La compagnie « L’Arc électrique » a été fondée en février 2011. Elle est installée à Tours, en région Centre. Sa direction artistique est assurée par Charlotte Gosselin, comédienne et auteure.

 

Formée au Conservatoire National de Région de Tours entre 1998 et 2001, elle intègre ensuite l’Ecole Régionale d’Acteurs de Cannes, promotion 2003- 2006. Dès sa sortie, elle travaille sous la direction de Claire Lasne Darcueil, alors directrice du Centre Dramatique Régional Poitou-Charentes et est formée à la marionnette au sein de la Compagnie Arketal à Cannes. Elle quitte le collectif « Les Gueuribands » dont elle était une des fondatrices, en 2011, pour créer la compagnie « L’Arc électrique ».

 

Cette jeune compagnie développe un théâtre humain et engagé, nourrit une démarche citoyenne. Elle répond au souci de travailler à faire du spectacle un objet au présent portant une parole poétique sur notre monde contemporain, d’une part, et reliant le passé à notre actualité, d’autre part. Ce lien, que Charlotte Gosselin considère aujourd’hui comme absent, est sans cesse re-questionné afin de susciter l’émergence d’une parole poétique répondant aux interrogations de chacun sur notre monde actuel.

 

« Durant mes trois années à l’ERAC, j’ai pu m’interroger sur ce qui m’intéressait principalement dans ce métier. Il m’est apparu que ma préoccupation principale répondait à la nécessité de la place du public au cœur de l’acte artistique, à l’importance que pouvait avoir le théâtre dans la Cité. Il demeure essentiel pour moi de ne pas oublier que l’acte de créer, et par là même de prendre la parole, est un acte citoyen. Et je souhaitais le partager. A ma sortie, en juin 2006, j’ai poursuivi ce travail avec Claire Lasne Darcueil et son équipe au Centre dramatique Poitou-Charentes. Les créations étaient toujours envisagées dans l’idée de les jouer hors des murs, trop étroits pour prétendre rencontrer d’autres publics. Ainsi, nous avons sillonné tout le territoire régional, sous chapiteau ou chez l’habitant.

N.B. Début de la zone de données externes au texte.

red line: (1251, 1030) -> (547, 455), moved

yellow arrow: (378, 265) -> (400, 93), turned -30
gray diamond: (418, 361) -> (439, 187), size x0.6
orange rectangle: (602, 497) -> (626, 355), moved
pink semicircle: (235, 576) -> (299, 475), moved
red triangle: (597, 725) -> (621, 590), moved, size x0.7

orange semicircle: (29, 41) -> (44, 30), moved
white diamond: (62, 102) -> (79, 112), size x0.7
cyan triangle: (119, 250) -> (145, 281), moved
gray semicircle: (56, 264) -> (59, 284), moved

Cette expérience, très riche, a conforté ma direction artistique et m’a permis de créer et de jouer, dans ces conditions optimales, mon premier texte « BEN ». J’ai parallèlement beaucoup appris sur l’acte de création au sein de la vie de la compagnie Arketal et de son atelier de construction. J’ai fondé ma compagnie afin de pouvoir, à mon tour, défendre, offrir et partager une parole poétique et politique. Rassembler. »

Charlotte Gosselin, mars 2012

Est-ce vous

Qui comprendrez pourquoi,

Serein,

Sous une tempête de sarcasmes,

Au dîner des années futures

J’apporte mon âme sur un plateau ?

Larme inutile coulant

De la joue mal rasée des places,

Je suis peut-être

Le dernier poète.

Vous avez vu

Comme se balance

Entre les allées de briques

Le visage strié de l’ennui pendu,

Tandis que sur le cou écumeux

Des rivières bondissantes,

Les ponts tordent leurs bras de pierre.

Le ciel pleure

Avec bruit,

Sans retenue,

Et le petit nuage

À au coin de la bouche,

Une grimace fripée,

Comme une femme dans l’attente d’un enfant

À qui dieu aurait jeté un idiot bancroche.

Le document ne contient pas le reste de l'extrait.